5. Tunneling: IPSec supports tunneling, allowing IP packets to
be encapsulated within another protocol, such as GRE (Generic
Routing Encapsulation) or L2TP (Layer 2 Tunneling Protocol).
.
Advantages of IPSec
1. Strong security: IPSec provides strong cryptographic
security services that help protect sensitive data and ensure
network privacy and integrity.
2. Wide compatibility: IPSec is an open standard protocol
that is widely supported by vendors and can be used in
heterogeneous environments.
3. Flexibility: IPSec can be configured to provide security for
a wide range of network topologies, including point-to-point,
site-to-site, and remote access connections.
4. Scalability: IPSec can be used to secure large-scale
networks and can be scaled up or down as needed.

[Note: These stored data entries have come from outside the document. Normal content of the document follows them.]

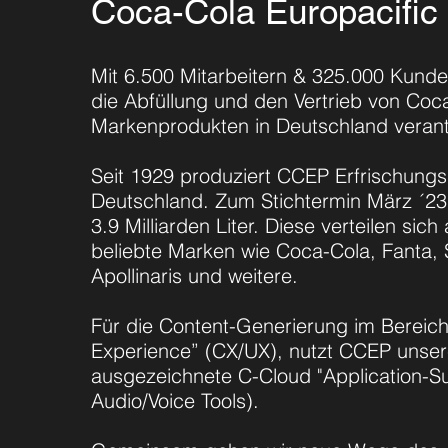
Coca-Cola Europacific
Mit 6.500 Mitarbeitern & 325.000 Kunde
die Abfüllung und den Vertrieb von Coc
Markenprodukten in Deutschland verant
Seit 1929 produziert CCEP Erfrischungs
Deutschland. Zum Stichtermin März ´23
3.9 Milliarden Liter. Diese verteilen sich
beliebte Marken wie Coca-Cola, Fanta, S
Apollinaris und weitere.
Für die Content-Generierung im Bereich
Experience” (CX/UX), nutzt CCEP unsere
ausgezeichnete C-Cloud "Application-Sui
Audio/Voice Tools).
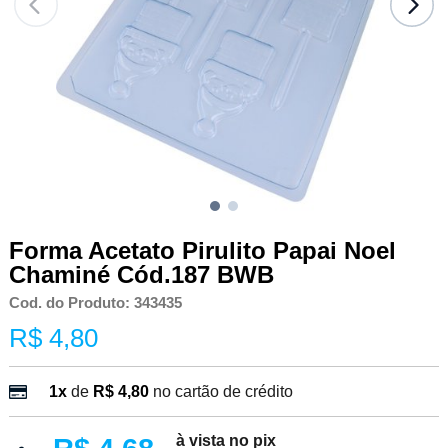
Forma Acetato Pirulito Papai Noel
Chaminé Cód.187 BWB
Cod. do Produto: 343435
R$ 4,80
1x
de
R$ 4,80
no cartão de crédito
à vista no pix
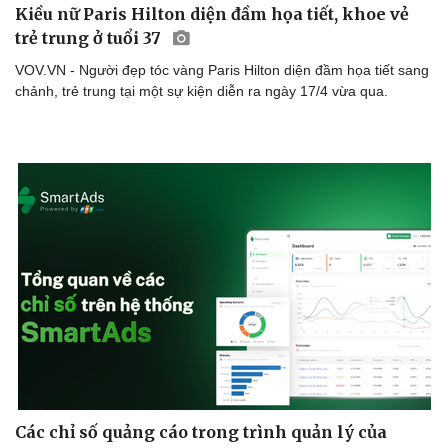
Làm đẹp - giảm cân
Kiều nữ Paris Hilton diện đầm họa tiết, khoe vẻ
Phòng mạch online
trẻ trung ở tuổi 37
Ăn sạch sống khỏe
VOV.VN - Người đẹp tóc vàng Paris Hilton diện đầm họa tiết sang
chảnh, trẻ trung tại một sự kiện diễn ra ngày 17/4 vừa qua.
Các chỉ số quảng cáo trong trình quản lý của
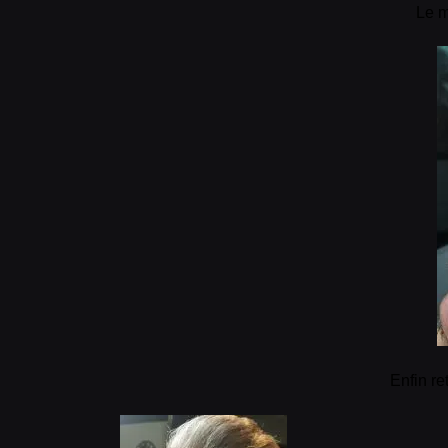
Le m
Enfin re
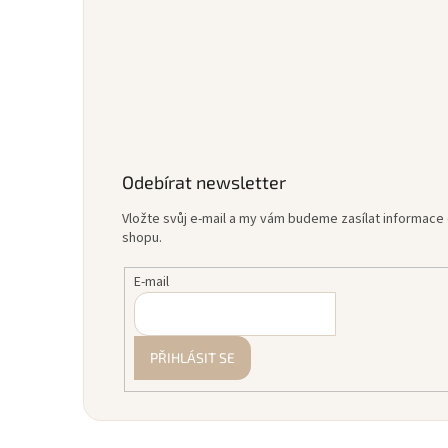
Odebírat newsletter
Vložte svůj e-mail a my vám budeme zasílat informac
shopu.
E-mail
PŘIHLÁSIT SE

5. Improved network performance: IPSec can help improve
network performance by reducing network congestion and
improving network efficiency.
Disadvantages of IPSec
1. Configuration complexity: IPSec can be complex to
configure and requires specialized knowledge and skills.
2. Compatibility issues: IPSec can have compatibility issues
with some network devices and applications, which can lead to
interoperability problems.
3. Performance impact: IPSec can impact network
performance due to the overhead of encryption and decryption
of IP packets.
4. Key management: IPSec requires effective key
management to ensure the security of the cryptographic keys
used for encryption and authentication.
5. Limited protection: IPSec only provides protection for IP
traffic, and other protocols such as ICMP, DNS, and routing
protocols may still be vulnerable to attacks.